PROBLEM TO SOLVE
Copy out every line in the entries below that includes "tyngdetæpper".

Collected data
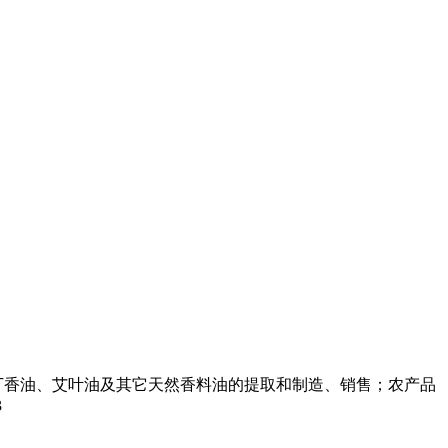
丁香油、艾叶油及其它天然香料油的提取和制造、销售；农产品
3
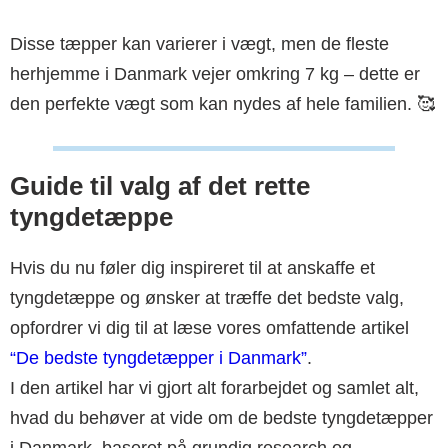
Disse tæpper kan varierer i vægt, men de fleste
herhjemme i Danmark vejer omkring 7 kg – dette er
den perfekte vægt som kan nydes af hele familien. 🥰
Guide til valg af det rette
tyngdetæppe
Hvis du nu føler dig inspireret til at anskaffe et
tyngdetæppe og ønsker at træffe det bedste valg,
opfordrer vi dig til at læse vores omfattende artikel
“De bedste tyngdetæpper i Danmark”
.
I den artikel har vi gjort alt forarbejdet og samlet alt,
hvad du behøver at vide om de bedste tyngdetæpper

EXERCISE ANSWER
“De bedste tyngdetæpper i Danmark”
hvad du behøver at vide om de bedste tyngdetæpper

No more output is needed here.